The Nativity belen came to us via Ferdinand Magellan’s galleons. “The Filipino Belen” is, in fact, the title of a homily that the late historian Horacio de la Costa, S.J. delivered during  a Nativity midnight Mass in the United States. Excerpts:

“In many offices today, a  Filipino ‘belen’ graces the entrance. Nipa shingles make up the stable’s roof. Coconut palm trees flank the entrance to the manager, and a suspended star parol blinks beside the angel figurines. In some Nativity cribs, Joseph and Our Lady are in tropical clothes heedless of the Palestinian winter.

“Often, its just a sandlot or an ordinary table which, at Christmas time, we try to represent to ourselves the birth of our Savior. In the center, we place a Christ Child. And around it we arrange Our Lady and Saint Joseph, the way Catholics everywhere, and in every age, have pictured  them.

“But the rest of the scene bears very little resemblance to the real Bethlehem. The shepherds are there. But they are dressed as farmers and fishermen, because we had no sheep. And we have no winters.

“In one corner, the Three Kings are on their way. But they do not ride camels. Rather, one of them leads our town’s patient beast of burden: the carabao. And they look up to the marvelous star—made of paper pasted on a bamboo frame and hung from the ceiling.

“You will smile, perhaps, at our simplicity. And it’s true, of course, that history is all wrong. Christ was not born in a palm leaf shack, and the Wise Men never brought their gifts on a carabao.

“(Yet) in our ignorance… a very great truth. Although Christ was born 2,000 years ago in Palestine, He was not born only for that nation and that time. He was born for all time and for all peoples…. He was born for you and for me. He willed to become a man in order to save all men. And He chose to be born homeless because he wanted everyone to be at home.

“This little Son of Mary is also ‘God of God’—as we say in the Credo of the Mass, ‘Light of Light; true god of true god; begotten, not made; of one substance with the father; by whom all things were made….’ There are for him no distances.
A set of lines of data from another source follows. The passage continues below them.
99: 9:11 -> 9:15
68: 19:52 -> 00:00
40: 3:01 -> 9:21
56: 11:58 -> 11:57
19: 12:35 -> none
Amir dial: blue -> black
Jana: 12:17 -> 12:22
And He lives in an eternal now.

“And it is right, profoundly right, that we should surround his cradle with all that is familiar and dear to us—our houses, our tools, our toys, everything that is part of ourselves and our daily lives. Because it was to bless and sanctify these, and ourselves with them, that Christ was born….

“There is room for all the world… in a Baby’s arms.” We look deep in this Infant’s eyes, as our fathers did before us, and “be filled with the peace that the world cannot give.”
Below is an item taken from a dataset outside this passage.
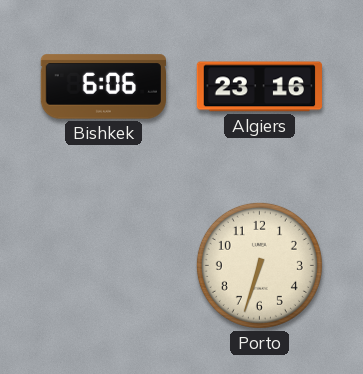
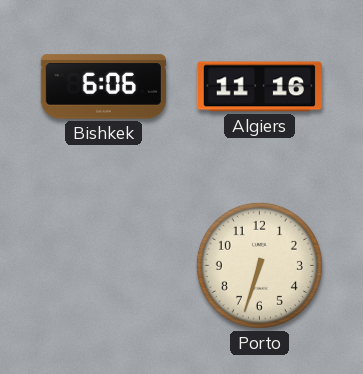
Algiers: 23:16 -> 11:16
This coming Christmas will be the first after Yolanda. Families will stare at empty, shattered homes. As we write, the official tally sheet has counted 5,235 dead. And 1,613 are missing. These numbers will still inch up.

We’ll have no family around too. All five children are abroad, and two will return after Christmas. Our seven grandchildren study in Sweden or California. But early Advent, we’ll  meet our one-and-a-half-year-old grandson. Lukas and his parents fly in from Michigan for a short visit.

We’ll offer Lukas the Infant, for him to kiss and place in the crib. The wife and I are advanced in years. Will this be our last time to sing for Lukas the carol our parents sang? Vamos, vamos a  belen.